How Mahmoud Abbas Crushed Palestinian Hopes for Democracy

Jan. 10 2019

Yesterday marked the fourteenth anniversary of Mahmoud Abbas’s election to the presidency of the Palestinian Authority (PA) for a four-year term. Not only have no subsequent elections for the presidency been held, but no elections for the Palestine Legislative Council, the PA’s parliament, have taken place since 2006. Abbas has now taken the additional step of formally dissolving that already-defunct body. Elliott Abrams marks the missed opportunity for Palestinian democracy:

That 2005 election was a milestone for Palestinians. Yasir Arafat had died the previous November, and this election was to choose his successor as head of the PA. It was a good election—free and fair in the sense that the votes were counted accurately and people could campaign against Abbas, [who] won only about 62 percent of the vote (compare this to Egypt’s President Sisi’s ludicrous claim to have won 97 percent of the vote in the 2018 election there). One challenger won 20 percent. Hamas boycotted the election, but was not forced to do so. . . .

[W]hat Abbas has done since the last election, in 2006, is to gut the development of Palestinian democratic institutions. There are excuses, of course: Hamas is too dangerous and might win as it did in 2006, Israel is to blame, and so on. But in fact Abbas is snuffing out all opposition to his rule and forbidding all dissent. . . .

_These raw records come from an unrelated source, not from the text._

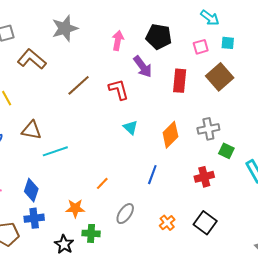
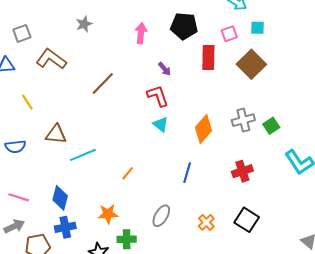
gray star: (65, 28) -> (84, 24), size x0.6
purple arrow: (143, 67) -> (165, 69), moved, size x0.6
red rectangle: (180, 81) -> (208, 57), moved
red L-shape: (119, 90) -> (158, 96), moved
green square: (226, 151) -> (271, 126), moved, turned 35
orange line: (102, 183) -> (128, 173), moved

[T]he 2005 election and the parliamentary election the following year marked the high-water mark of democracy in the West Bank. As Abbas marks his anniversary in power, those who had hoped for positive political evolution in the Palestinian territories can only mourn the way he has governed, especially in the last decade. He has outlawed politics in the West Bank. Under the guise of fighting Hamas, he has forbidden any criticism of the corrupt rule [of his] Fatah party and prevented any debate on the Palestinian future. Just as Arafat soon eliminated all independent institutions when he returned to the Palestinian territories in 1994, Abbas has crushed the hopes that arose—after Arafat’s death in 2004 and his own election in 2005—for a democratic future for Palestinians.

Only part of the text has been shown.